Solid results, 2017 objectives achieved. Mid-term outlook: EBITDA double digit CAGR between 2018 and 2020.

2017 operating and financial performance

  • Revenues of €2,510 million, up 9% on reported basis
  • 7% organic growth1 
  • EBITDA2: €526 million, up 10% and representing an EBITDA margin of 21.0% 
  • 51% adjusted FCF3 to EBITDA conversion rate in line with the long-term objective
  • Group net profit of €256 million, up 5%
  • Proposed dividend of €1.60, up 7% (39% payout)

Mid-term ambition: our key priorities

  • Maintain leadership in acceptance solutions across all customer segments and channels
  • Introduce our next-generation Open Android payment platform 
  • Expand direct-to-merchant access with our unique Blueprint and repeatable model

Financial outlook

  • 2018: €545m – €570m EBITDA range
    • Integrating c. €25-30 million negative impact from currencies 
  • Mid-term outlook: EBITDA double digit CAGR between 2018 and 2020
    • EBITDA over €700m at constant scope and exchange rate in 2020
    • Adjusted FCF3 conversion to EBITDA over 45%
    • Payout ratio over 35%

Philippe Lazare, Chairman and Chief Executive Officer of Ingenico Group, commented:

In 2017, we have been focused on building the Ingenico of tomorrow by strengthening our management team and adjusting our organization to better address our customers’ needs. We have enriched our offers dedicated to banks and acquirers and invested organically in our Retail platforms. The successful integrations of Bambora and Techprocess will enable us to accelerate the Group transformation. We now have two Business Units offering our clients a complete panel of solutions in order to help them grow their business.

After reaching all of our 2017 financial objectives, 2018 will be dedicated to the continuation of the operational deployment of the three divisions of Retail. In parallel, Banks & Acquirers will keep on growing despite a neutral environment, less driven by exceptional drivers as experienced in the previous years.

Ingenico Group will rely on all of its skills and assets to achieve its 2020 ambition.”

Ingenico Group (Euronext: FR0000125346 - ING), the global leader in seamless payment, today announced a mid-term update and its 2017 full-year results.

Key figures

Mid-term outlook: EBITDA double digit CAGR between 2018 and 2020

The electronic payment market is evolving with customers’ usages developing and merchants’ needs multiplying.
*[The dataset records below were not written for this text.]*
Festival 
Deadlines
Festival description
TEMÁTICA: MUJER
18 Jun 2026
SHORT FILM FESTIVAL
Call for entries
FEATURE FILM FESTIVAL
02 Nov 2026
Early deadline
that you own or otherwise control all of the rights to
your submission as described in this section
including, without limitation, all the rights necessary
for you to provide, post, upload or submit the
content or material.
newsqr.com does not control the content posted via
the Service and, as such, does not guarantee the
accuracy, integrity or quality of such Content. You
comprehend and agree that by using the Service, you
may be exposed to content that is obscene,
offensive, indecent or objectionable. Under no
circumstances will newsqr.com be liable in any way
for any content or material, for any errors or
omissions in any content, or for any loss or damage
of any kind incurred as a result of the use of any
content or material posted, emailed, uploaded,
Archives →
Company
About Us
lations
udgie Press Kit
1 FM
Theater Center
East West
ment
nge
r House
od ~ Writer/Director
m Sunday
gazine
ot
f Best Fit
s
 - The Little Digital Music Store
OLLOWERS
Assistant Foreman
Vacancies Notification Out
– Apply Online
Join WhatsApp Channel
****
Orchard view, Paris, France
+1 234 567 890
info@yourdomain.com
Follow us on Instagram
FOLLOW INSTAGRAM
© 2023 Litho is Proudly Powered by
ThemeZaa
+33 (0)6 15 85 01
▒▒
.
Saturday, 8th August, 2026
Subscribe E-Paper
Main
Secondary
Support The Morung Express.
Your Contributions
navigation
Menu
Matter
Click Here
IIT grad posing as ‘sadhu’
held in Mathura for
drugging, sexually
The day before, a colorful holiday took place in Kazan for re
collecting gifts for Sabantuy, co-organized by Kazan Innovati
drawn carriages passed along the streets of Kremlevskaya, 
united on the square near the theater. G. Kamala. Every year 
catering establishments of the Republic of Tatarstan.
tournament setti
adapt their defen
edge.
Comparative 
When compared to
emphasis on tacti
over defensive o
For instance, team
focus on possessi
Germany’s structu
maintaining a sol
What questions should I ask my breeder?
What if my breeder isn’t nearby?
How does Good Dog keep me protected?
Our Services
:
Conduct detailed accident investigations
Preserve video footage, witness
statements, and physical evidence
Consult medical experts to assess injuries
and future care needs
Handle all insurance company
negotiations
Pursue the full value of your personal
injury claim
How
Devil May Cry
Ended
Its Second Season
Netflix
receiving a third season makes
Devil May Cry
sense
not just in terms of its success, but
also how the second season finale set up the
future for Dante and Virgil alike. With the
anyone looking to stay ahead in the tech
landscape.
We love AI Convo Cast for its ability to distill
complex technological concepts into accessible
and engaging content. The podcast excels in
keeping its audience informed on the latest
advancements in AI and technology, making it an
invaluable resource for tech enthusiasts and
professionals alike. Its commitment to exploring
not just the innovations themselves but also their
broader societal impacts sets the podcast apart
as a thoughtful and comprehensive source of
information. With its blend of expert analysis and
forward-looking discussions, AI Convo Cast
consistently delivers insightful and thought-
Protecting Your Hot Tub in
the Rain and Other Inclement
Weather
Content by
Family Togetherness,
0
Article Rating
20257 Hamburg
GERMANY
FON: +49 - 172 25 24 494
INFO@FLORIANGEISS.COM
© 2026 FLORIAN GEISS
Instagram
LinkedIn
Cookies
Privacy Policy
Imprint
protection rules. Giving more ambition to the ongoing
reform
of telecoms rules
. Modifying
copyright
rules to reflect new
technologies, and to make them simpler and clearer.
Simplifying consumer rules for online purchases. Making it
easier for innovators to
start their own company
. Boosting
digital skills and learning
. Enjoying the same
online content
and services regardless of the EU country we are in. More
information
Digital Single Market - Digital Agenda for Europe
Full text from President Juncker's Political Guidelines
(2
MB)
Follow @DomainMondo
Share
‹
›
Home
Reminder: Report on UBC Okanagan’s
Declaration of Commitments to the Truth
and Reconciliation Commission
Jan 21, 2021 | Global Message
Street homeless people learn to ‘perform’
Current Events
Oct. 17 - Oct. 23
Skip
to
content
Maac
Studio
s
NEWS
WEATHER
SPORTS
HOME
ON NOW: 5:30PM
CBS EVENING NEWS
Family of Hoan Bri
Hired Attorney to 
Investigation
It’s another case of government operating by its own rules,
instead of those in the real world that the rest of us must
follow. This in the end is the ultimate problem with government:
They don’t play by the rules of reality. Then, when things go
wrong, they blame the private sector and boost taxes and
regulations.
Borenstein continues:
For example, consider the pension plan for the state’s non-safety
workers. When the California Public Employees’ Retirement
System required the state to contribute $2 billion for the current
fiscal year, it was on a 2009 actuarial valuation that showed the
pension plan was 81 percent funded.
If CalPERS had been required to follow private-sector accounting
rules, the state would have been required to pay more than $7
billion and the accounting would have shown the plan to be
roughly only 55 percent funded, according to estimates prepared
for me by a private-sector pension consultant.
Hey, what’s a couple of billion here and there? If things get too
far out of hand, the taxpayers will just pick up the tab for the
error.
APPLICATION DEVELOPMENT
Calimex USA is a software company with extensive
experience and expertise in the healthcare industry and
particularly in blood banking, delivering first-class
In the meantime, complexity is increasing as the commercial scale is expanding geographically but also within new channels opened to commerce. In light of this, value has extended beyond mere payment acceptance devices, and now lies in bringing business solutions to points of interaction that are multiplying in line with the development of customer and merchant touch points.

In recent years, the Group has invested organically and through several acquisitions to gather the relevant skills and assets in order to build products, offers and solutions that help the merchants grow their business. From a pure point of acceptance provider, the Group has enriched its value proposition towards acquiring, full service and online and in-store processing in order to build seamless end-to-end solutions. Today, our client centric organization addresses all kinds of merchants, SMBs, organized retailers or digital players. Our two business units enable us to address the merchants’ needs indirectly through B&A and directly with Retail. The latter has recently been organized into three dedicated business lines focusing on distinct merchant segments: SMBs, Global Online and Enterprise.

In order to achieve our ambition to enable payments everywhere, enhance merchant and consumer experiences and deliver an end-to-end full service offer, Ingenico Group has established three key priorities for the period 2018 – 2020:

  • Maintain our leadership in acceptance solutions across all customer segments and channels
  • Introduce our next-generation Open Android payment platform
  • Expand our direct-to-merchant footprint with a unique Blueprint and repeatable business model

These priorities, which will be deployed within our two business units, Banks & Acquirers and Retail, will enable Ingenico Group to create value for all stakeholders.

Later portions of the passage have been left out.